### EXERCISE INSTRUCTIONS
What you return must match the data below exactly, minus any pictures.

### DATA SEGMENT

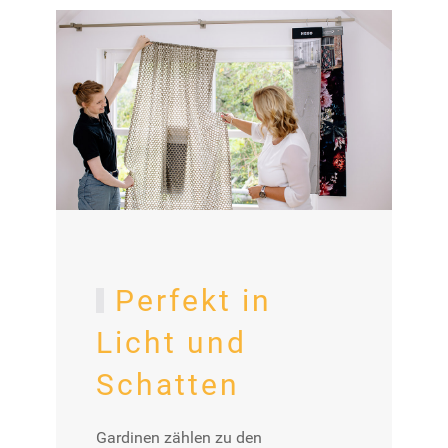
Perfekt in
Licht und
Schatten
Gardinen zählen zu den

### EXERCISE RESPONSE
Perfekt in
Licht und
Schatten
Gardinen zählen zu den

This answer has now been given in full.